또한, 본 발명의 키트는 추가로 (1) 상기 바이오마커에 특이적으로 결합하는 검출용 항체 및 (2) 상기 검출용 항체에 결합할 특이적으로 결합할 수 있는 리간드를 포함할 수 있다. 상기 리간드에는 단백질 A 또는 검출용 항체에 특이적으로 결합하는 2차 항체 등이 있다. 또한 상기 리간드는 발색효소, 형광물질, 방사성 동위원소 또는 콜로이드 등의 검출체로 표지한 접합체(conjugate)일 수 있다. 상기 검출용 항체는 상기 리간드를 위해, 바이오틴화(biotinylation) 또는 다이곡시제닌(digoxigenin) 처리한 1차 항체를 이용하는 것이 바람직하나, 상기 검출용 항체의 처리방법은 이에 한정되지 않는다. 또한 상기 리간드로는 상기 검출용 항체에 결합하기 위해, 스트렙타비딘, 아비딘 등이 사용되는 것이 바람직하나, 이에 한정되지 않는다. 본 발명의 구체적인 실시예에서 상기 검출체로 형광물질을 부착한 스트렙타비딘(streptavidin)을 리간드로 사용하였으며, 상기 리간드를 위해 바이오틴화(biotinylation)시킨 검출용 항체를 이용하였다.In addition, the kit of the present invention may further comprise (1) a detection antibody that specifically binds to the biomarker and (2) a ligand that can specifically bind to the detection antibody. The ligand includes a secondary antibody that specifically binds to protein A or an antibody for detection. In addition, the ligand may be a conjugate labeled with a detector such as a chromophore, a fluorescent substance, a radioisotope or a colloid. The detection antibody is preferably a biotinylated or digoxigenin-treated primary antibody for the ligand, but the method of treating the detection antibody is not limited thereto. In addition, as the ligand, streptavidin, avidin, or the like is preferably used to bind the detection antibody, but is not limited thereto. In a specific embodiment of the present invention, streptavidin (streptavidin) having a fluorescent substance attached thereto was used as a ligand, and a detection antibody biotinylated for the ligand was used.

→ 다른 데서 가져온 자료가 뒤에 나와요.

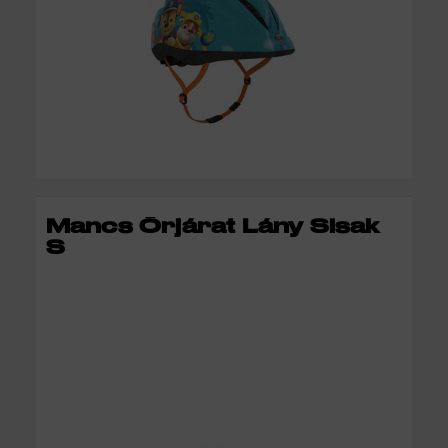
KOSÁRBA
Mancs Őrjárat Lány Sisak
S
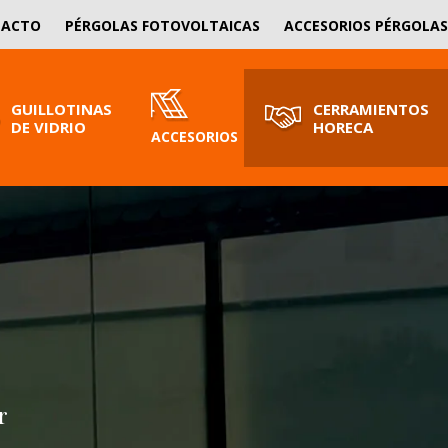
SOLICITA PRESUPUESTO
TACTO
PÉRGOLAS FOTOVOLTAICAS
ACCESORIOS PÉRGOLAS
¡Nosotros le asesoramos!
GUILLOTINAS
CERRAMIENTOS
DE VIDRIO
HORECA
ACCESORIOS
r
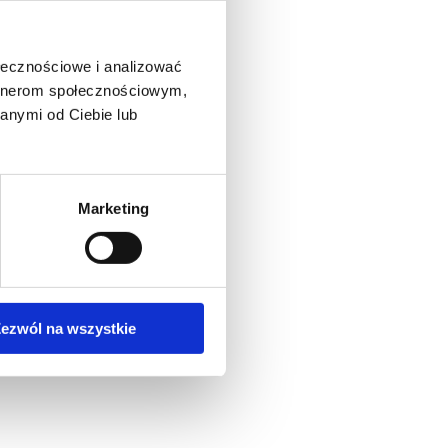
ołecznościowe i analizować
artnerom społecznościowym,
anymi od Ciebie lub
Marketing
ezwól na wszystkie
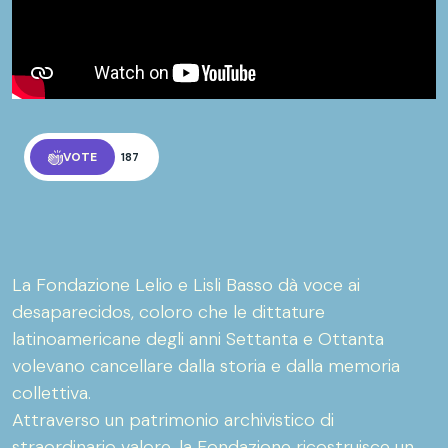
VOTE
187
La Fondazione Lelio e Lisli Basso dà voce ai
desaparecidos, coloro che le dittature
latinoamericane degli anni Settanta e Ottanta
volevano cancellare dalla storia e dalla memoria
collettiva.
Attraverso un patrimonio archivistico di
straordinario valore, la Fondazione ricostruisce un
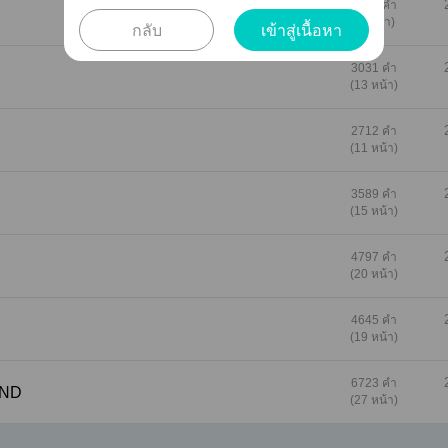
1622 คำ
(7 หน้า)
กลับ
เข้าสู่เนื้อหา
3031 คำ
(13 หน้า)
2712 คำ
(11 หน้า)
3589 คำ
(15 หน้า)
4797 คำ
(20 หน้า)
4645 คำ
(19 หน้า)
6723 คำ
อย END
(27 หน้า)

본 발명의 진단 및 스크리닝용 키트는 상기 항체 및 바이오마커 복합체에 검출용 항체를 처리한 후 검출용 항체의 양을 탐색함으로써 폐암을 진단 및 스크리닝할 수 있다. 또는 상기 항체 및 바이오마커 복합체에 검출용 항체 및 리간드를 순차적으로 처리한 후, 검출체용 항체의 양을 탐색함으로써 폐암을 진단 및 스크리닝할 수 있다. 본 발명의 바람직한 실시예에서, 검출용 항체를 세척된 항체-바이오마커 복합체와 정온배치한 후 세척하여 검출용 항체를 측정함으로써 상기 바이오마커의 양을 측정할 수 있다. 검출용 항체의 양 측정이나 존재 검출은 형광, 발광, 화학발광(chemiluminescence), 흡광도, 반사 또는 투과를 통해 이루어질 수 있다.The diagnostic and screening kit of the present invention can diagnose and screen lung cancer by treating the antibody and biomarker complex with a detection antibody and then searching for the amount of the detection antibody. Alternatively, the antibody and the biomarker complex may be sequentially treated with a detection antibody and a ligand, and then lung cancer may be diagnosed and screened by searching for the amount of the antibody for a detector. In a preferred embodiment of the present invention, the amount of the biomarker can be determined by measuring the antibody for detection by aligning the antibody for detection with the washed antibody-biomarker complex and then washing the antibody. Determination of the amount or detection of the antibody for detection can be made through fluorescence, luminescence, chemiluminescence, absorbance, reflection or transmission.

또한, 상기 검출용 항체 또는 리간드의 양을 탐색하는 방법으로는 초고속 스크리닝(high throughput screening, HTS) 시스템을 이용하는 것이 바람직하고, 여기에는 검출체로 형광물질이 부착되어 형광을 검출함으로써 수행되는 형광법 또는 검출체로 방사선 동위원소가 부착되어 방사선을 검출함으로써 수행되는 방사선법; 검출체의 표지 없이 표면의 플라즈몬 공명 변화를 실시간으로 측정하는 SPR(surface plasmon resonance) 방법 또는 SPR 시스템을 영상화하여 확인하는 SPRI(surface plasmon resonance imaging) 방법을 이용하는 것이 바람직하나 이에 한정되지 않는다.In addition, as a method of detecting the amount of the antibody or ligand for detection, it is preferable to use a high throughput screening (HTS) system, wherein a fluorescence method or detection performed by detecting a fluorescence by attaching a fluorescent material to the detector Radiation method performed by detecting radiation by attaching a radioisotope into a sieve; It is preferable to use a surface plasmon resonance (SPR) method for measuring the plasmon resonance change of the surface in real time without a label of the detector, or a SPRI (surface plasmon resonance imaging) method for imaging the SPR system.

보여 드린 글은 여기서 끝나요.